Mt. Miguel High’s Malcolm Jackson, another Washington commit, is wide and fast. It’s obvious he needs to work on technique but the tools are there.  Presently around 258 lbs., Jackson has the frame to carry 295 lbs.  One tired offensive lineman who went up against Jackson this past season said after the game, “He doesn’t stop. He goes whistle to whistle. He’s got a motor behind him.”  When Jackson is the subject of discussion, invariably the word “motor” is used.  Although Jackson received offers from many schools, he visited none of them – including Washington – before giving his commitment to the Huskies because, Jackson says, “Washington’s the school I really wanted to attend.”

Washington appreciates Jackson’s foresight and loyalty because Washington needs to recruit interior D-linemen who can get into the offensive backfield.  Ellis McCarthy is still out there.  Azziz Shittu.  Getting five-star D-linemen is not an easy matter.  On the other hand, coaches cannot let promising local talent, such as was the case with Foss High’s Scott Crichton, escape.

One way or another, Washington needs to assemble a defensive line that follows in the tradition of past great Husky D-lines; they need to do that if Washington is to rise to an acceptable level of respectability and consistently contend for Pac-12 championships.

The offense is playing well and, considering the ages of O-line starters, will probably improve.  Obviously, if the defense can rise to the occasion, the future will brighten even more.  Meanwhile, an improvement in mental toughness, pride and desire “all the time” along the D-line is absolutely necessary.  Either present D-linemen step-up their game or Washington brings in fresh blood that can wreak havoc in the trenches.  Or, ideally, both.

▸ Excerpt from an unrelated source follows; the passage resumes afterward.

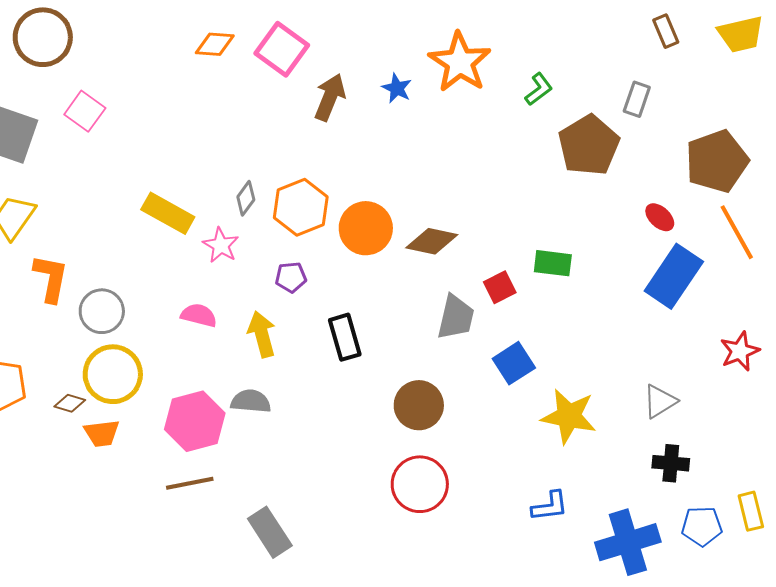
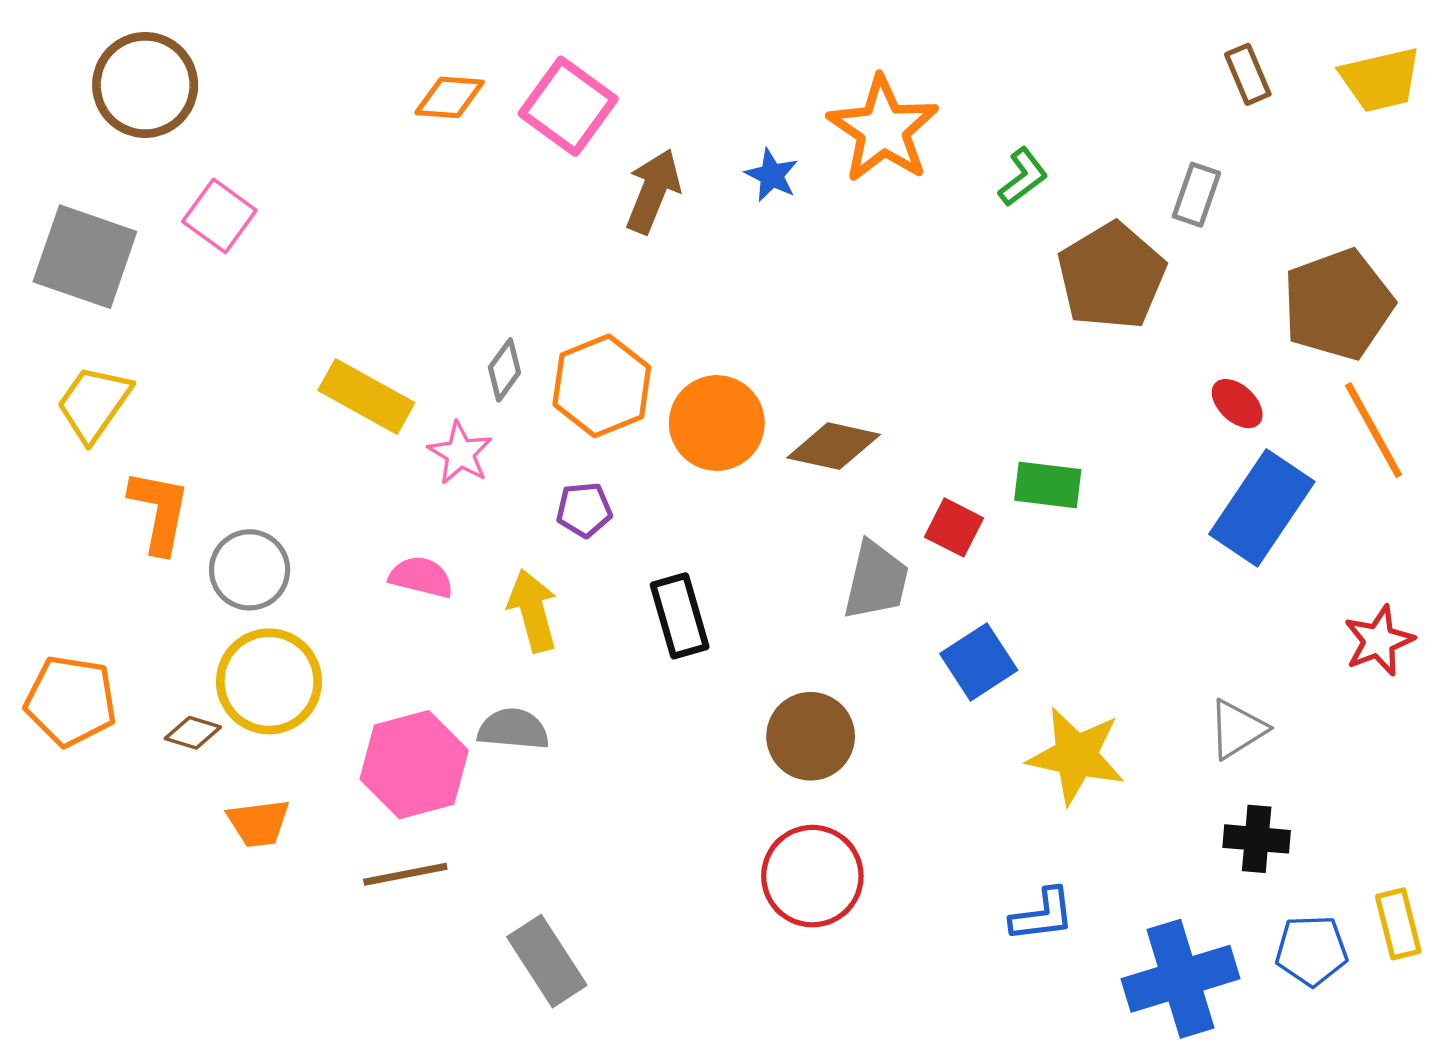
red square: (500, 287) -> (954, 527), turned -36
orange trapezoid: (102, 433) -> (258, 823), moved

Finishing among the worst teams on defense in the Pac-12 is, of course, inimical to Washington football tradition.  Washington was known for great defenses.  Granted, Washington still has ground to travel before the pain of 0 – 12 is forgotten.  The quickest way to memory loss, however, is simple: recruit a few interior D-linemen with future NFL potential, and these young men will gradually cure much of what has been ailing the Huskies.